◆ **Problem description**: Using the material below, return exactly the lines between the one holding "Grâce à la compatibilité" and the one holding "grimper jusqu’à 5000", inclusive, and no others.
-*-*-
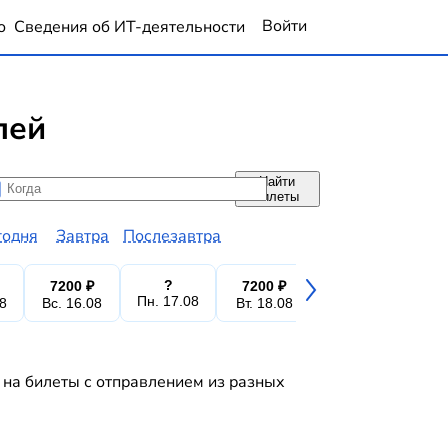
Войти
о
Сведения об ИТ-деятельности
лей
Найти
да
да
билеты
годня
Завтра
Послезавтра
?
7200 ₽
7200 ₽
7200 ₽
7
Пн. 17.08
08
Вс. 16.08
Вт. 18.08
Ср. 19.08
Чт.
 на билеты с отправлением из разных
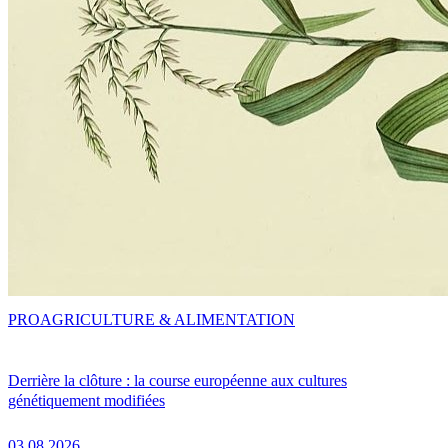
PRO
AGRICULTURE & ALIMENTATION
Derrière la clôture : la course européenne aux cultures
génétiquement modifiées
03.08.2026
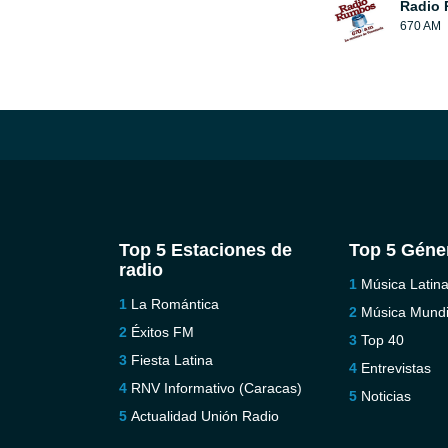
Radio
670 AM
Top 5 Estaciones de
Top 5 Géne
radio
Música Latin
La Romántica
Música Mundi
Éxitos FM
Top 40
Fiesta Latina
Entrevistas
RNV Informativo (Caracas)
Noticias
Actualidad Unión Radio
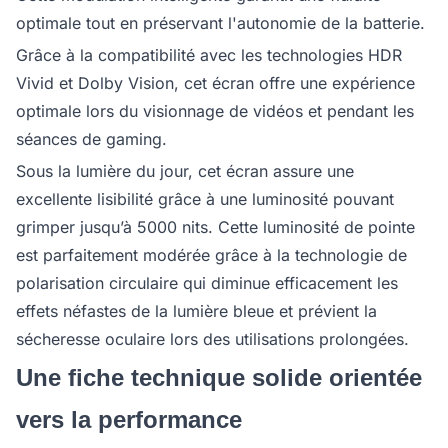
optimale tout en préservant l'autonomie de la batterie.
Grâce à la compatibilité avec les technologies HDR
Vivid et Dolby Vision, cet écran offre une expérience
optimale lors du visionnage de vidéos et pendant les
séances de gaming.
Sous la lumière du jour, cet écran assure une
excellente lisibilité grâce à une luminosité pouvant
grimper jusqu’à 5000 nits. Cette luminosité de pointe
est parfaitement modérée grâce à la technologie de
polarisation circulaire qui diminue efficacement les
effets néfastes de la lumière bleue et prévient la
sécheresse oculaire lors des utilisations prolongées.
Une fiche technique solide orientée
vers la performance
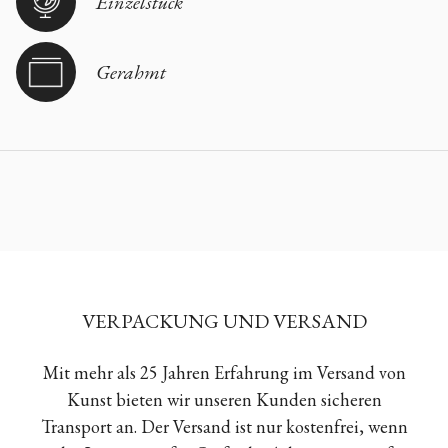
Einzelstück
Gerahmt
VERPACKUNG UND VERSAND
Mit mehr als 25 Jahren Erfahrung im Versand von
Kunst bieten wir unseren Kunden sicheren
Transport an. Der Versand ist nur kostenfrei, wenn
-*-*-
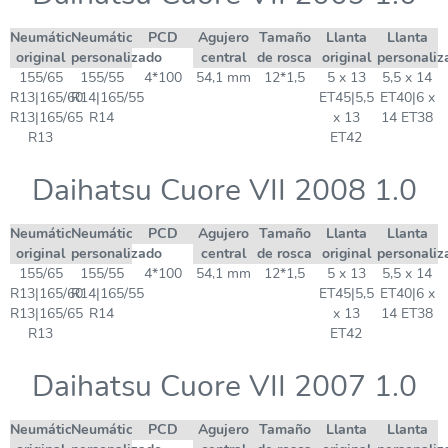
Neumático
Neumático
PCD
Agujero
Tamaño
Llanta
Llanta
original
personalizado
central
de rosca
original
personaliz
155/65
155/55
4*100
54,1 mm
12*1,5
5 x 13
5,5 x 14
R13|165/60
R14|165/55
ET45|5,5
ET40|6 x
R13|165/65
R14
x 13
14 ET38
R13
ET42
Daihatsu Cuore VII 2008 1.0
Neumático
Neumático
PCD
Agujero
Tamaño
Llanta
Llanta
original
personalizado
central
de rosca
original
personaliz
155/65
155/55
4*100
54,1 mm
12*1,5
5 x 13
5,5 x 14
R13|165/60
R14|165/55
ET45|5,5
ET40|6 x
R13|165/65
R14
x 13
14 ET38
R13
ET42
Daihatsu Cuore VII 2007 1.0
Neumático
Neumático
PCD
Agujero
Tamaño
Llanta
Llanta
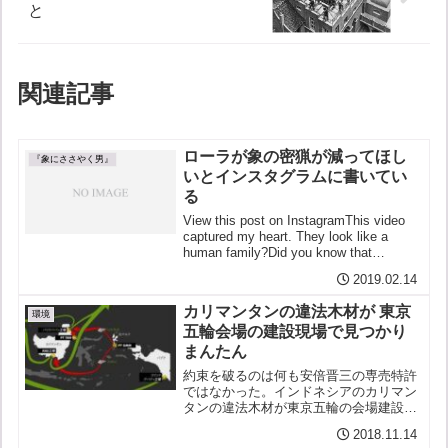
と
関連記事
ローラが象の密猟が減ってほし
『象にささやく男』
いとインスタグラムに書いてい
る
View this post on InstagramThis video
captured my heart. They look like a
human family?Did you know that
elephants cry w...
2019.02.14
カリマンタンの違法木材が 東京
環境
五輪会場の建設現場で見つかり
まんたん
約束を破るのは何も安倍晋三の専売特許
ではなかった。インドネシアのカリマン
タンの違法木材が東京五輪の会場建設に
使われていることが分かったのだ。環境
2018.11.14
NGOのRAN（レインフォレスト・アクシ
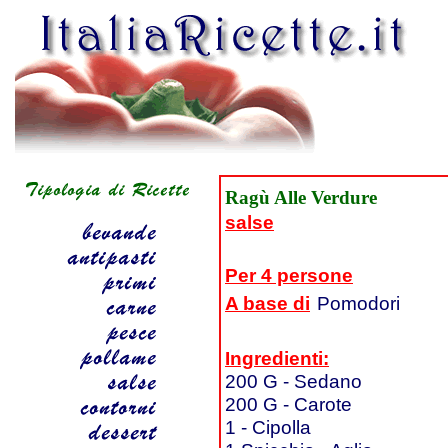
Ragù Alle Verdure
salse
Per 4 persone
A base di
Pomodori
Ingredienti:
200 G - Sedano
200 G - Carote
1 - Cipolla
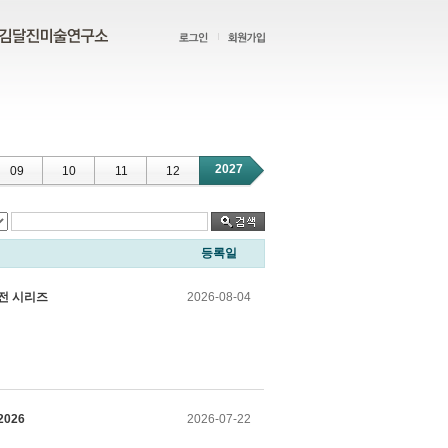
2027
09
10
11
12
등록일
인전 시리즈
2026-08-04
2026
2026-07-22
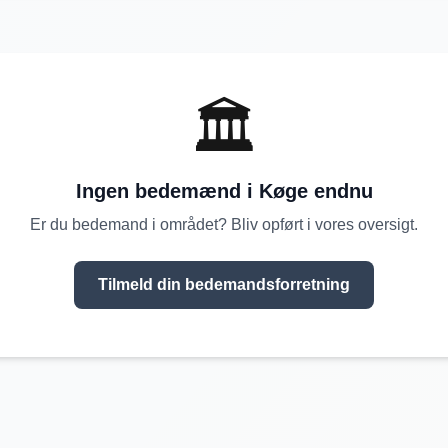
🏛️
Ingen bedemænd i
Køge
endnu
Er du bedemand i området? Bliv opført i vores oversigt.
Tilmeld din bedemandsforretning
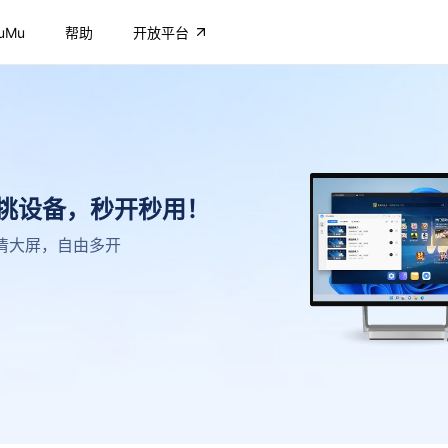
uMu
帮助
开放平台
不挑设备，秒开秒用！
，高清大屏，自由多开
-*-*-
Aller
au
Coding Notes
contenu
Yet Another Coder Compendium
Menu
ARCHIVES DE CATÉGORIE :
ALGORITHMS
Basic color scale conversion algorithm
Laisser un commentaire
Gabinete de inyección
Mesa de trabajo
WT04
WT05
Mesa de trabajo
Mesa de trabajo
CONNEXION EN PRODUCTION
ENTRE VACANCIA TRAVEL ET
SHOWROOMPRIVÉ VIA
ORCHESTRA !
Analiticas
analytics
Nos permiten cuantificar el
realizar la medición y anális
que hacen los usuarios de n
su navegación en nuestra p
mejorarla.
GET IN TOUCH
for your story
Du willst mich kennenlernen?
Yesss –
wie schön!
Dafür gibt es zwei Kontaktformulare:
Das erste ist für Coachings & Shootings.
-*-*-
◆ **Reply to the task**:
Grâce à la compatibilité avec les technologies HDR
Vivid et Dolby Vision, cet écran offre une expérience
optimale lors du visionnage de vidéos et pendant les
séances de gaming.
Sous la lumière du jour, cet écran assure une
excellente lisibilité grâce à une luminosité pouvant
grimper jusqu’à 5000 nits. Cette luminosité de pointe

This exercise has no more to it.